In implementation, an audio collection device, such as a microphone, for collecting voice data may be installed on the terminal. When the user wants to send text to others through the terminal, he can first turn on the voice recognition function of the terminal, and then speak the voice corresponding to the text to be sent to the terminal's audio collection device, and the terminal can obtain it through the audio collection device. Corresponding voice data. For example, if a user wants to send a text "What are you doing" to a friend in the terminal's instant messaging application, he can turn on the terminal's voice recognition function and say "What are you doing" to the audio collection device. The terminal can then obtain the voice data corresponding to "what are you doing" through the audio collection device.

Or, when the user wants to control the terminal by voice, he can first enable the voice recognition function of the terminal, and then speak the corresponding control word to the terminal. For example, when the user wants to control the instant messaging application in the mobile phone to send a text message to Zhang San, he can say "open the instant messaging application and send to Zhang San: rain today" to the mobile phone; or the user wants to control the temperature of the air conditioner At this time, you can say "adjust the temperature to 25 degrees" to the air conditioner.

The terminal collects the corresponding voice data through the audio collection device. Since the user starts speaking, until the detected volume is lower than the preset threshold, the voice data obtained at this time is the voice data to be recognized.
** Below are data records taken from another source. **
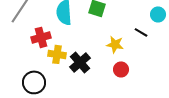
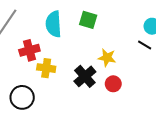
black line: (141, 32) -> (145, 45), moved
black cross: (80, 62) -> (85, 76), moved

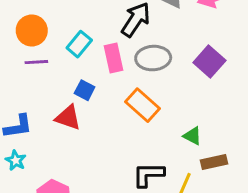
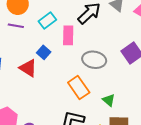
gray ellipse: (153, 58) -> (94, 60), moved
orange rectangle: (142, 105) -> (79, 88), moved

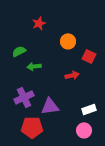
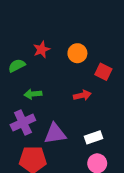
red star: (39, 23) -> (42, 50), moved
green arrow: (34, 66) -> (33, 94), moved
white rectangle: (89, 109) -> (93, 137), moved

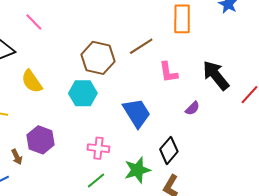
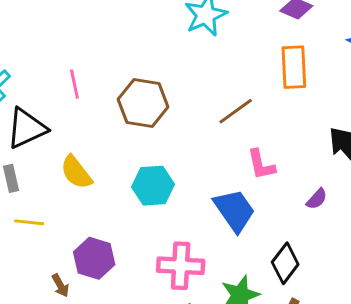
pink line: (34, 22) -> (74, 84), turned 36
brown hexagon: (98, 58) -> (143, 103), moved
pink L-shape: (168, 72) -> (261, 165), moved
pink cross: (98, 148) -> (181, 266), size x1.4

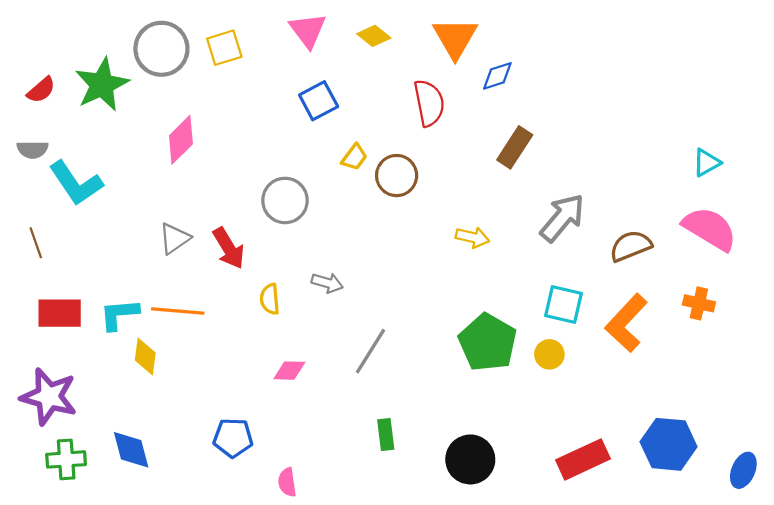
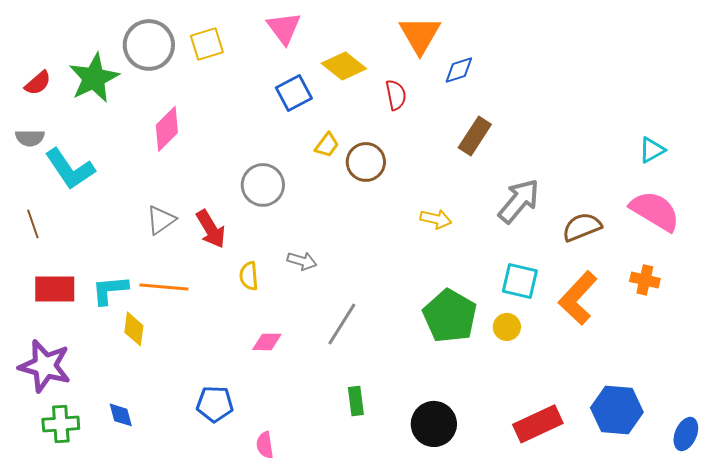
yellow diamond: (374, 36) -> (344, 66), moved, size x1.4
red semicircle: (429, 103) -> (396, 95), size x0.7
blue diamond: (131, 450) -> (121, 415), size x0.7

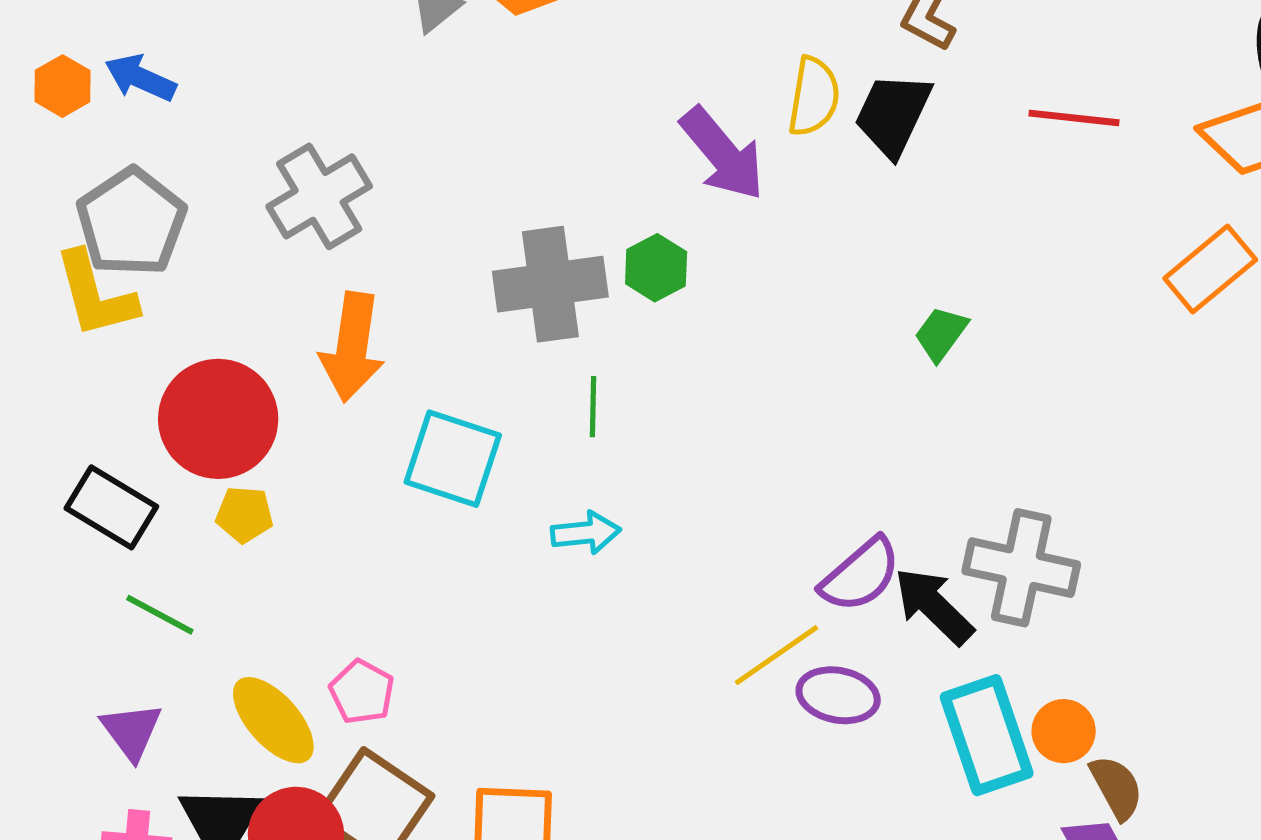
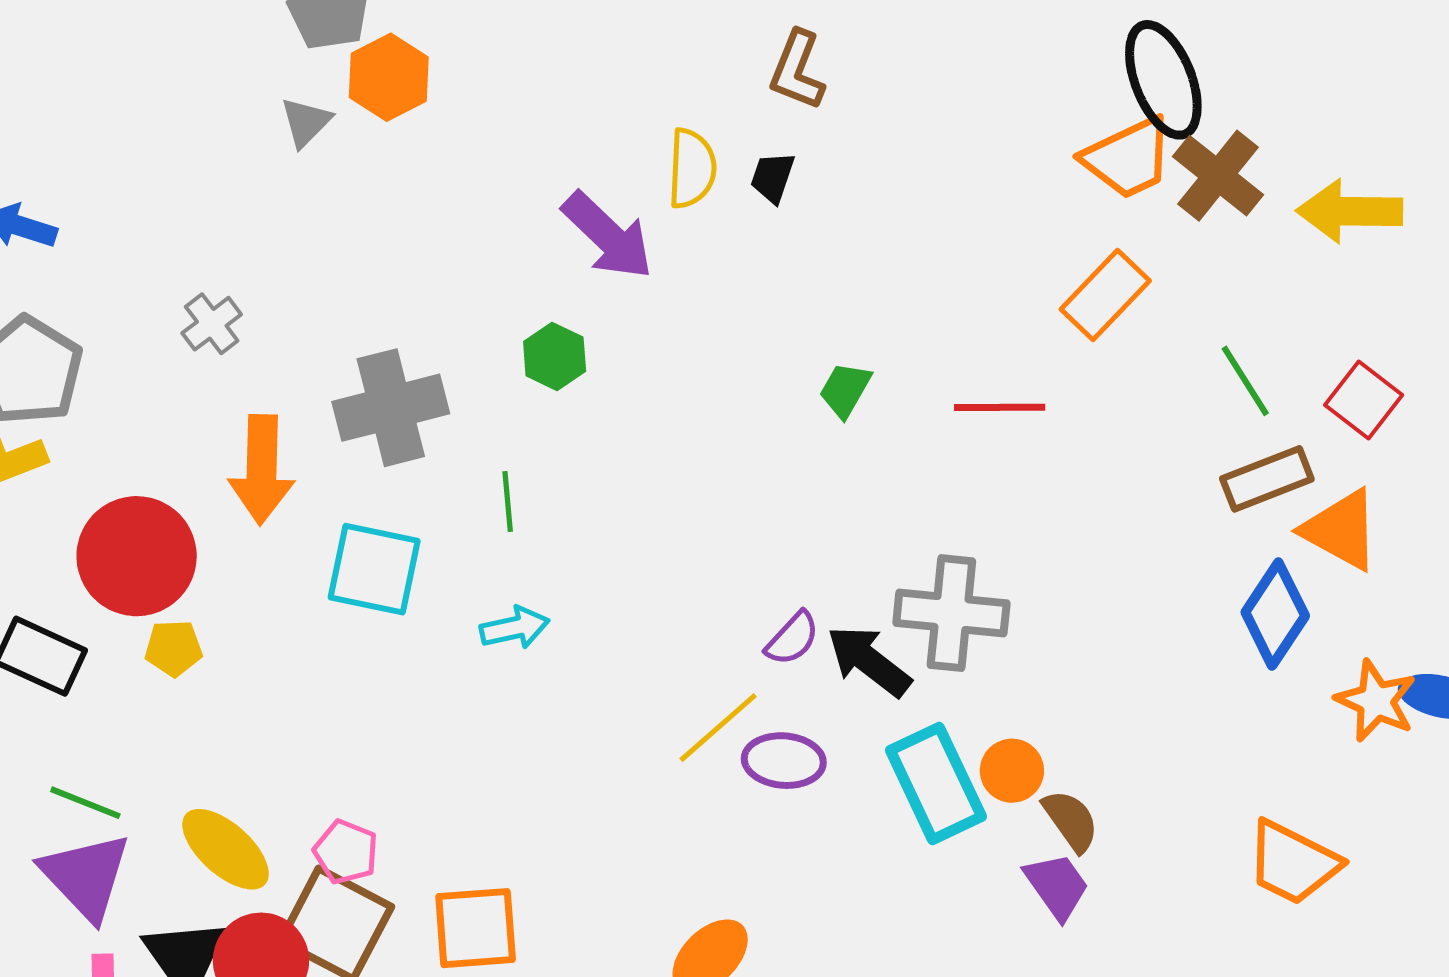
black trapezoid: (893, 114) -> (773, 177), size x0.6
red line: (1074, 118) -> (1000, 407), moved
gray cross: (319, 196) -> (212, 324), size x0.6
gray cross: (550, 284) -> (391, 408), moved
purple semicircle: (860, 575) -> (792, 638), size x0.7
green line: (160, 615) -> (85, 803), moved
pink pentagon: (362, 692) -> (346, 852), moved
purple triangle: (131, 731) -> (86, 876), size x1.5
When the user speaks more content, the corresponding duration will be longer. Since the user starts speaking, the terminal obtains multiple pieces of voice data according to a preset duration, and each piece of voice data can be used as the voice data to be identified.

In step 102, phoneme data corresponding to the speech data to be identified is determined.

Among them, the phoneme data is data used to indicate the composition of the pronunciation. For example, for Chinese, the phoneme data is the pinyin corresponding to the Chinese characters. The phoneme data can include one or more phoneme units, each phoneme unit corresponds to a word, and each phoneme unit can be composed of one or more pronunciation identifiers. For Chinese, the pronunciation identifier is the initial in each pinyin The phoneme unit corresponding to the vowel, for example, "I" is wǒ. For example, the phoneme unit corresponding to "か" in Japanese is "ka".

Optionally, in order to convert the speech data into phoneme data with higher accuracy and efficiency, a machine training model may be used for conversion. Accordingly, the processing in step 102 may be as follows: the speech is determined based on a pre-trained speech acoustic model Phoneme data corresponding to the data.

Among them, the speech acoustic model is a model constructed based on CNN (Convolutional Neural Network) and RNN (Recurrent Neural Network).

In the implementation, the voice acoustic model should be trained in advance. A technician can obtain the voice data and its corresponding phoneme data from an existing database, or obtain the voice data from the Internet, and then obtain the phoneme data manually based on the voice data. The acquired voice data is sample voice data, which is used as sample input data. The phoneme data corresponding to the voice data is sample phoneme data. As sample output data, one sample voice data and corresponding sample phoneme data can be used as a set of training samples. Train the initial speech acoustic model. The speech acoustic model is trained by a large number of training samples to obtain the required speech acoustic model. During the training of the speech acoustic model, due to the large amount of sample data and the high computing and storage performance requirements of the device, it can be performed in the server.

The process of determining the phoneme data corresponding to the voice data may be performed in the terminal. Take the voice data generated by the user's real-time speech as the input of the voice acoustic model as an example: when the user speaks a sentence to the terminal, the terminal acquires the voice data and inputs it into the voice acoustic model and the voice acoustic model The CNN performs feature extraction on the voice data to obtain the feature vector corresponding to the voice data. The feature vector is then processed by the RNN to obtain the corresponding phoneme data.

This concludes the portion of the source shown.